───── Supplied information ─────
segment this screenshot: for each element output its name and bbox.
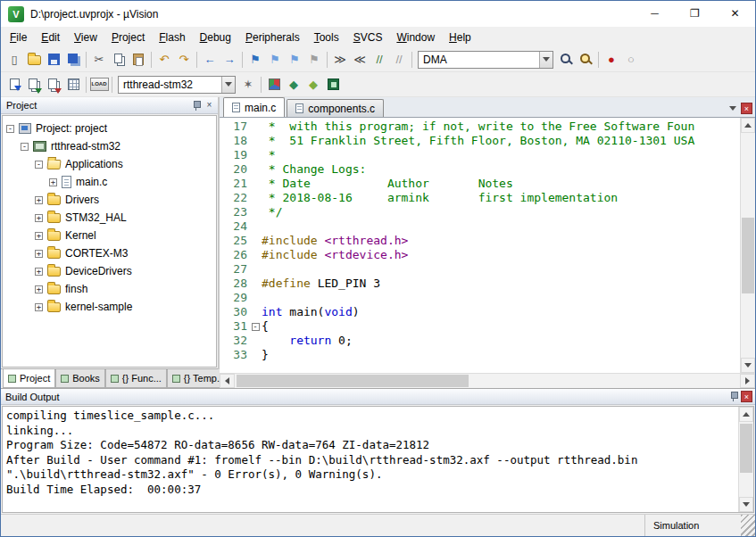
expand-icon[interactable]: + (35, 250, 43, 258)
scroll-left-icon[interactable] (220, 374, 235, 388)
resize-grip[interactable] (741, 515, 755, 536)
indent-icon[interactable]: ≫ (330, 50, 350, 70)
save-icon[interactable] (44, 50, 63, 70)
collapse-icon[interactable]: - (21, 143, 29, 151)
manage-components-icon[interactable] (264, 75, 284, 95)
unindent-icon[interactable]: ≪ (350, 50, 370, 70)
collapse-icon[interactable]: - (6, 125, 14, 133)
tree-item[interactable]: +kernel-sample (3, 298, 216, 316)
panel-tab-books[interactable]: Books (55, 369, 105, 388)
tree-item[interactable]: +CORTEX-M3 (3, 244, 216, 262)
expand-icon[interactable]: + (35, 214, 43, 222)
undo-icon[interactable]: ↶ (154, 50, 174, 70)
pin-icon[interactable] (192, 100, 201, 112)
expand-icon[interactable]: + (35, 232, 43, 240)
options-for-target-icon[interactable]: ✶ (238, 75, 258, 95)
chevron-down-icon[interactable] (221, 77, 235, 93)
menu-edit[interactable]: Edit (34, 29, 67, 46)
pack-installer-icon[interactable]: ◆ (303, 75, 323, 95)
close-document-icon[interactable]: × (741, 103, 752, 114)
start-debug-icon[interactable]: ● (602, 50, 621, 70)
uncomment-icon[interactable]: // (389, 50, 409, 70)
menu-window[interactable]: Window (389, 29, 442, 46)
scroll-down-icon[interactable] (739, 497, 753, 512)
close-panel-icon[interactable]: × (204, 100, 215, 112)
menu-view[interactable]: View (67, 29, 104, 46)
translate-icon[interactable] (4, 75, 24, 95)
menu-tools[interactable]: Tools (307, 29, 346, 46)
find-in-files-icon[interactable] (556, 50, 576, 70)
menu-svcs[interactable]: SVCS (346, 29, 390, 46)
expand-icon[interactable]: + (35, 196, 43, 204)
find-icon[interactable] (576, 50, 595, 70)
close-button[interactable]: ✕ (715, 1, 755, 27)
pin-icon[interactable] (729, 391, 738, 402)
scroll-up-icon[interactable] (739, 407, 753, 422)
chevron-down-icon[interactable] (539, 52, 552, 68)
menu-help[interactable]: Help (442, 29, 478, 46)
tree-item[interactable]: +Drivers (3, 191, 216, 209)
code-text[interactable]: * with this program; if not, write to th… (262, 120, 740, 373)
copy-icon[interactable] (109, 50, 129, 70)
tree-item[interactable]: -rtthread-stm32 (3, 137, 216, 155)
editor-tab-components.c[interactable]: components.c (287, 99, 384, 117)
tree-item[interactable]: +DeviceDrivers (3, 262, 216, 280)
manage-rte-icon[interactable]: ◆ (284, 75, 303, 95)
panel-tab-project[interactable]: Project (3, 369, 55, 388)
rebuild-icon[interactable] (44, 75, 63, 95)
close-panel-icon[interactable]: × (741, 391, 752, 402)
scroll-thumb[interactable] (742, 218, 754, 293)
scroll-down-icon[interactable] (741, 358, 755, 373)
tree-item[interactable]: -Project: project (3, 120, 216, 137)
tree-item[interactable]: +Kernel (3, 227, 216, 244)
menu-flash[interactable]: Flash (152, 29, 192, 46)
scroll-thumb[interactable] (740, 424, 752, 473)
build-output-text[interactable]: compiling timeslice_sample.c...linking..… (3, 407, 738, 512)
target-combo[interactable]: rtthread-stm32 (118, 76, 236, 94)
menu-debug[interactable]: Debug (193, 29, 238, 46)
cut-icon[interactable]: ✂ (89, 50, 109, 70)
comment-icon[interactable]: // (370, 50, 389, 70)
maximize-button[interactable]: ❐ (675, 1, 715, 27)
scroll-track[interactable] (741, 133, 755, 358)
fold-collapse-icon[interactable]: - (252, 323, 260, 331)
paste-icon[interactable] (129, 50, 148, 70)
collapse-icon[interactable]: - (35, 161, 43, 169)
expand-icon[interactable]: + (35, 303, 43, 311)
clear-bookmarks-icon[interactable]: ⚑ (304, 50, 324, 70)
output-vertical-scrollbar[interactable] (738, 407, 753, 512)
code-editor[interactable]: 1718192021222324252627282930313233 - * w… (220, 118, 740, 373)
bookmark-icon[interactable]: ⚑ (245, 50, 265, 70)
expand-icon[interactable]: + (49, 178, 57, 186)
scroll-thumb[interactable] (237, 375, 469, 387)
batch-build-icon[interactable] (63, 75, 83, 95)
expand-icon[interactable]: + (35, 268, 43, 276)
download-icon[interactable]: LOAD (89, 75, 109, 95)
tab-scroll-icon[interactable] (727, 103, 738, 114)
scroll-right-icon[interactable] (740, 374, 755, 388)
editor-tab-main.c[interactable]: main.c (223, 97, 285, 117)
search-combo[interactable]: DMA (418, 51, 553, 69)
navigate-back-icon[interactable]: ← (200, 50, 220, 70)
expand-icon[interactable]: + (35, 285, 43, 293)
menu-project[interactable]: Project (104, 29, 152, 46)
scroll-track[interactable] (235, 374, 740, 388)
editor-horizontal-scrollbar[interactable] (220, 373, 755, 388)
scroll-track[interactable] (739, 422, 753, 497)
tree-item[interactable]: -Applications (3, 155, 216, 173)
panel-tab--func-[interactable]: {} Func... (105, 369, 167, 388)
menu-peripherals[interactable]: Peripherals (238, 29, 307, 46)
tree-item[interactable]: +finsh (3, 280, 216, 298)
tree-item[interactable]: +main.c (3, 173, 216, 191)
save-all-icon[interactable] (63, 50, 83, 70)
open-folder-icon[interactable] (24, 50, 44, 70)
flash-configure-icon[interactable] (323, 75, 343, 95)
tree-item[interactable]: +STM32_HAL (3, 209, 216, 227)
redo-icon[interactable]: ↷ (174, 50, 194, 70)
navigate-forward-icon[interactable]: → (220, 50, 239, 70)
build-icon[interactable] (24, 75, 44, 95)
new-file-icon[interactable]: ▯ (4, 50, 24, 70)
next-bookmark-icon[interactable]: ⚑ (285, 50, 304, 70)
scroll-up-icon[interactable] (741, 118, 755, 133)
menu-file[interactable]: File (3, 29, 34, 46)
─────
- Task item:
Can the entries above be repeated exactly, without their pictures?

- Answer below:
segment this screenshot: for each element output its name and bbox.
expand-icon[interactable]: + (35, 250, 43, 258)
scroll-left-icon[interactable] (220, 374, 235, 388)
resize-grip[interactable] (741, 515, 755, 536)
indent-icon[interactable]: ≫ (330, 50, 350, 70)
save-icon[interactable] (44, 50, 63, 70)
collapse-icon[interactable]: - (21, 143, 29, 151)
manage-components-icon[interactable] (264, 75, 284, 95)
unindent-icon[interactable]: ≪ (350, 50, 370, 70)
collapse-icon[interactable]: - (6, 125, 14, 133)
tree-item[interactable]: +kernel-sample (3, 298, 216, 316)
panel-tab-books[interactable]: Books (55, 369, 105, 388)
tree-item[interactable]: +CORTEX-M3 (3, 244, 216, 262)
expand-icon[interactable]: + (35, 214, 43, 222)
undo-icon[interactable]: ↶ (154, 50, 174, 70)
pin-icon[interactable] (192, 100, 201, 112)
expand-icon[interactable]: + (35, 232, 43, 240)
options-for-target-icon[interactable]: ✶ (238, 75, 258, 95)
chevron-down-icon[interactable] (221, 77, 235, 93)
menu-edit[interactable]: Edit (34, 29, 67, 46)
pack-installer-icon[interactable]: ◆ (303, 75, 323, 95)
close-document-icon[interactable]: × (741, 103, 752, 114)
start-debug-icon[interactable]: ● (602, 50, 621, 70)
uncomment-icon[interactable]: // (389, 50, 409, 70)
menu-window[interactable]: Window (389, 29, 442, 46)
scroll-down-icon[interactable] (739, 497, 753, 512)
close-panel-icon[interactable]: × (204, 100, 215, 112)
menu-view[interactable]: View (67, 29, 104, 46)
translate-icon[interactable] (4, 75, 24, 95)
menu-tools[interactable]: Tools (307, 29, 346, 46)
find-in-files-icon[interactable] (556, 50, 576, 70)
menu-svcs[interactable]: SVCS (346, 29, 390, 46)
expand-icon[interactable]: + (35, 196, 43, 204)
find-icon[interactable] (576, 50, 595, 70)
close-button[interactable]: ✕ (715, 1, 755, 27)
pin-icon[interactable] (729, 391, 738, 402)
scroll-up-icon[interactable] (739, 407, 753, 422)
chevron-down-icon[interactable] (539, 52, 552, 68)
menu-help[interactable]: Help (442, 29, 478, 46)
tree-item[interactable]: +Drivers (3, 191, 216, 209)
code-text[interactable]: * with this program; if not, write to th… (262, 120, 740, 373)
copy-icon[interactable] (109, 50, 129, 70)
tree-item[interactable]: -rtthread-stm32 (3, 137, 216, 155)
editor-tab-components.c[interactable]: components.c (287, 99, 384, 117)
tree-item[interactable]: +DeviceDrivers (3, 262, 216, 280)
manage-rte-icon[interactable]: ◆ (284, 75, 303, 95)
panel-tab-project[interactable]: Project (3, 369, 55, 388)
rebuild-icon[interactable] (44, 75, 63, 95)
close-panel-icon[interactable]: × (741, 391, 752, 402)
scroll-thumb[interactable] (742, 218, 754, 293)
scroll-down-icon[interactable] (741, 358, 755, 373)
tree-item[interactable]: -Project: project (3, 120, 216, 137)
tree-item[interactable]: +Kernel (3, 227, 216, 244)
menu-flash[interactable]: Flash (152, 29, 192, 46)
scroll-thumb[interactable] (740, 424, 752, 473)
build-output-text[interactable]: compiling timeslice_sample.c...linking..… (3, 407, 738, 512)
target-combo[interactable]: rtthread-stm32 (118, 76, 236, 94)
menu-debug[interactable]: Debug (193, 29, 238, 46)
cut-icon[interactable]: ✂ (89, 50, 109, 70)
comment-icon[interactable]: // (370, 50, 389, 70)
maximize-button[interactable]: ❐ (675, 1, 715, 27)
scroll-track[interactable] (741, 133, 755, 358)
fold-collapse-icon[interactable]: - (252, 323, 260, 331)
paste-icon[interactable] (129, 50, 148, 70)
collapse-icon[interactable]: - (35, 161, 43, 169)
expand-icon[interactable]: + (35, 303, 43, 311)
clear-bookmarks-icon[interactable]: ⚑ (304, 50, 324, 70)
output-vertical-scrollbar[interactable] (738, 407, 753, 512)
code-editor[interactable]: 1718192021222324252627282930313233 - * w… (220, 118, 740, 373)
bookmark-icon[interactable]: ⚑ (245, 50, 265, 70)
expand-icon[interactable]: + (49, 178, 57, 186)
scroll-thumb[interactable] (237, 375, 469, 387)
batch-build-icon[interactable] (63, 75, 83, 95)
expand-icon[interactable]: + (35, 268, 43, 276)
download-icon[interactable]: LOAD (89, 75, 109, 95)
tab-scroll-icon[interactable] (727, 103, 738, 114)
scroll-right-icon[interactable] (740, 374, 755, 388)
editor-tab-main.c[interactable]: main.c (223, 97, 285, 117)
search-combo[interactable]: DMA (418, 51, 553, 69)
navigate-back-icon[interactable]: ← (200, 50, 220, 70)
expand-icon[interactable]: + (35, 285, 43, 293)
menu-project[interactable]: Project (104, 29, 152, 46)
scroll-track[interactable] (235, 374, 740, 388)
editor-horizontal-scrollbar[interactable] (220, 373, 755, 388)
scroll-track[interactable] (739, 422, 753, 497)
tree-item[interactable]: -Applications (3, 155, 216, 173)
panel-tab--func-[interactable]: {} Func... (105, 369, 167, 388)
menu-peripherals[interactable]: Peripherals (238, 29, 307, 46)
tree-item[interactable]: +finsh (3, 280, 216, 298)
tree-item[interactable]: +main.c (3, 173, 216, 191)
save-all-icon[interactable] (63, 50, 83, 70)
open-folder-icon[interactable] (24, 50, 44, 70)
flash-configure-icon[interactable] (323, 75, 343, 95)
tree-item[interactable]: +STM32_HAL (3, 209, 216, 227)
redo-icon[interactable]: ↷ (174, 50, 194, 70)
navigate-forward-icon[interactable]: → (220, 50, 239, 70)
build-icon[interactable] (24, 75, 44, 95)
new-file-icon[interactable]: ▯ (4, 50, 24, 70)
next-bookmark-icon[interactable]: ⚑ (285, 50, 304, 70)
scroll-up-icon[interactable] (741, 118, 755, 133)
menu-file[interactable]: File (3, 29, 34, 46)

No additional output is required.